A new study has found the proportion of senior NHS positions held by people of black and minority ethnic backgrounds has barely changed in eight years, with progress towards better representation labelled as “glacial”.

A study by a Middlesex University academic, The Snowy Peaks of the NHS, found the number of appointments to NHS trust boards of people from a BME background dropped from a high of 8.7 per cent in 2006 to just 5.8 per cent in 2013 – its second lowest rate since 2007.

From 2008 to 2013, the proportion of senior and very senior managers from a BME background on Agenda for Change salary bands 8a to 9 rose by just 0.2 percentage points to 5.9 per cent. This amounts to just 393 BME senior and very senior managers out of 6,666 working in the NHS.

The report also found the number of BME nursing directors at NHS trusts in England has remained unchanged since 2008 at 3 per cent – equivalent to five out of a total of 195.

In contrast, the number of medical consultants from a BME background has increased from 26 per cent in 2006 to 35 per cent in 2013.

At a national level, NHS England has two BME board members, while the NHS Trust Development Authority, the Care Quality Commission and Monitor have none.

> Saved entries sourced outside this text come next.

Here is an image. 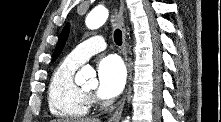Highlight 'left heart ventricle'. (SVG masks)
I'll return each mask as SVG.
<instances>
[{"mask_svg": "<svg viewBox=\"0 0 221 122\" xmlns=\"http://www.w3.org/2000/svg\"><path fill=\"white\" fill-rule=\"evenodd\" d=\"M84 89L87 91H91L93 88L91 86H86V87H84Z\"/></svg>", "mask_w": 221, "mask_h": 122, "instance_id": "left-heart-ventricle-1", "label": "left heart ventricle"}]
</instances>
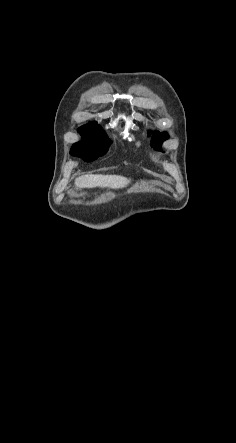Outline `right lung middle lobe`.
I'll return each mask as SVG.
<instances>
[{
    "label": "right lung middle lobe",
    "instance_id": "1",
    "mask_svg": "<svg viewBox=\"0 0 236 443\" xmlns=\"http://www.w3.org/2000/svg\"><path fill=\"white\" fill-rule=\"evenodd\" d=\"M78 131L82 135L83 140L75 143L72 149L93 148L99 151L107 152L111 142L105 132L98 127L97 123H88L79 128Z\"/></svg>",
    "mask_w": 236,
    "mask_h": 443
}]
</instances>
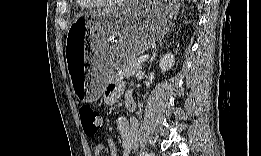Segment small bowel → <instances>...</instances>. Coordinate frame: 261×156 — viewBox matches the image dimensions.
I'll list each match as a JSON object with an SVG mask.
<instances>
[{
	"mask_svg": "<svg viewBox=\"0 0 261 156\" xmlns=\"http://www.w3.org/2000/svg\"><path fill=\"white\" fill-rule=\"evenodd\" d=\"M123 90L121 84L111 83L108 84L104 91L105 102L109 105H112L116 102L118 94ZM126 106L132 111L135 108L134 102L130 96H126ZM118 130L121 135V149L122 156H129L132 150L137 146L138 142V121L136 118L126 119L124 117L118 118L117 121ZM109 152L111 156H117V148L115 143L112 140H108ZM105 154V147L103 144H96L94 146L93 155L102 156Z\"/></svg>",
	"mask_w": 261,
	"mask_h": 156,
	"instance_id": "obj_1",
	"label": "small bowel"
}]
</instances>
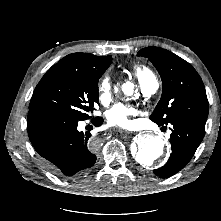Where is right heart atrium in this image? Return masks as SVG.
<instances>
[{
  "label": "right heart atrium",
  "mask_w": 221,
  "mask_h": 221,
  "mask_svg": "<svg viewBox=\"0 0 221 221\" xmlns=\"http://www.w3.org/2000/svg\"><path fill=\"white\" fill-rule=\"evenodd\" d=\"M111 88L110 75L105 74L99 83V94L102 102L107 101L110 98Z\"/></svg>",
  "instance_id": "d8ad5b80"
}]
</instances>
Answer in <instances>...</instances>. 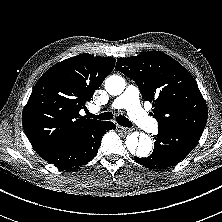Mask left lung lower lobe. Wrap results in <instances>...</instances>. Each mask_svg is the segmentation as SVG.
<instances>
[{
    "label": "left lung lower lobe",
    "instance_id": "obj_1",
    "mask_svg": "<svg viewBox=\"0 0 222 222\" xmlns=\"http://www.w3.org/2000/svg\"><path fill=\"white\" fill-rule=\"evenodd\" d=\"M202 133L183 126L159 125L153 153L147 158L135 157V160L151 169L172 167L196 147Z\"/></svg>",
    "mask_w": 222,
    "mask_h": 222
}]
</instances>
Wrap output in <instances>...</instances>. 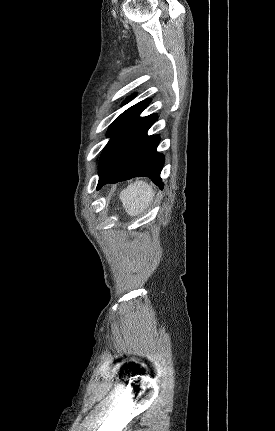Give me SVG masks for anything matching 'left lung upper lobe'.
Instances as JSON below:
<instances>
[{
    "instance_id": "5c2ea615",
    "label": "left lung upper lobe",
    "mask_w": 275,
    "mask_h": 431,
    "mask_svg": "<svg viewBox=\"0 0 275 431\" xmlns=\"http://www.w3.org/2000/svg\"><path fill=\"white\" fill-rule=\"evenodd\" d=\"M133 98L134 96L128 97L124 104ZM149 103L150 99H146L133 105L112 122L107 133L110 140L101 153L99 173L104 172L119 152L157 116L152 114L140 117V114Z\"/></svg>"
}]
</instances>
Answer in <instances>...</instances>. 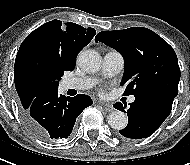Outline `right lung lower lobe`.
Returning <instances> with one entry per match:
<instances>
[{"instance_id":"right-lung-lower-lobe-1","label":"right lung lower lobe","mask_w":190,"mask_h":165,"mask_svg":"<svg viewBox=\"0 0 190 165\" xmlns=\"http://www.w3.org/2000/svg\"><path fill=\"white\" fill-rule=\"evenodd\" d=\"M91 105L92 100L88 95L78 94L66 98L53 89L40 93L26 109L21 108V115L36 136L51 141L67 138L76 118Z\"/></svg>"}]
</instances>
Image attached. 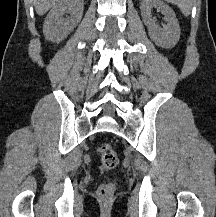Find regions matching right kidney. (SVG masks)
<instances>
[{"label": "right kidney", "mask_w": 216, "mask_h": 217, "mask_svg": "<svg viewBox=\"0 0 216 217\" xmlns=\"http://www.w3.org/2000/svg\"><path fill=\"white\" fill-rule=\"evenodd\" d=\"M83 7L84 0H59L45 19L43 26L45 38L52 42L66 38L81 21ZM66 13L70 16L64 18Z\"/></svg>", "instance_id": "right-kidney-1"}]
</instances>
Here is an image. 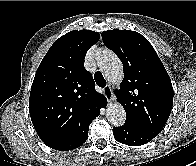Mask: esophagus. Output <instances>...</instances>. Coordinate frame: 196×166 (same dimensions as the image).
<instances>
[{
	"mask_svg": "<svg viewBox=\"0 0 196 166\" xmlns=\"http://www.w3.org/2000/svg\"><path fill=\"white\" fill-rule=\"evenodd\" d=\"M104 93L108 98V100L111 101L113 97V93H112V88L109 84L104 87Z\"/></svg>",
	"mask_w": 196,
	"mask_h": 166,
	"instance_id": "obj_1",
	"label": "esophagus"
}]
</instances>
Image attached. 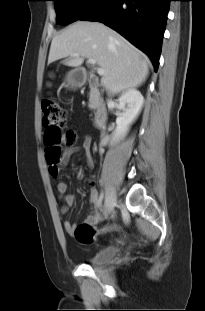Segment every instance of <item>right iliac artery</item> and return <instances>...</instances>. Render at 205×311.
Instances as JSON below:
<instances>
[{"label": "right iliac artery", "instance_id": "1", "mask_svg": "<svg viewBox=\"0 0 205 311\" xmlns=\"http://www.w3.org/2000/svg\"><path fill=\"white\" fill-rule=\"evenodd\" d=\"M103 198H104V194H103V192H101L100 195H99V199H98L99 205L102 204Z\"/></svg>", "mask_w": 205, "mask_h": 311}]
</instances>
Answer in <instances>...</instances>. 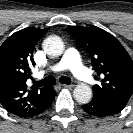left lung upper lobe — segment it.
Returning <instances> with one entry per match:
<instances>
[{"label":"left lung upper lobe","mask_w":133,"mask_h":133,"mask_svg":"<svg viewBox=\"0 0 133 133\" xmlns=\"http://www.w3.org/2000/svg\"><path fill=\"white\" fill-rule=\"evenodd\" d=\"M69 33L89 54L96 80L93 98L124 108L133 94V60L120 42L101 28L70 26Z\"/></svg>","instance_id":"left-lung-upper-lobe-1"}]
</instances>
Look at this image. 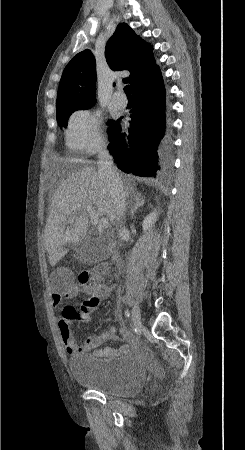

The report also looked in detail at London, which has a BME population of almost 45 per cent and an NHS workforce, excluding doctors, which is 41 per cent BME.

Across the capital, the study revealed just 7.4 per cent of trust executive directors and 10.4 per cent of non-executive directors came from a BME background.

More than two-fifths of London NHS trusts had no voting BME member on their board.

Report author Roger Kline told HSJ the report suggests progress of BME applicants into trust board positions was “glacial, or has stopped altogether”.

“This study shows the service has been in denial about the scale of the problem,” he said. “There is a repeating pattern of people saying ‘it isn’t good but it’s getting better’, when actually it has got worse.

A spokeswoman for the Department of Health said NHS England, NHS Employers and the NHS Leadership Academy were “undertaking a range of initiatives” to improve BME representation at senior levels, including a mentoring scheme.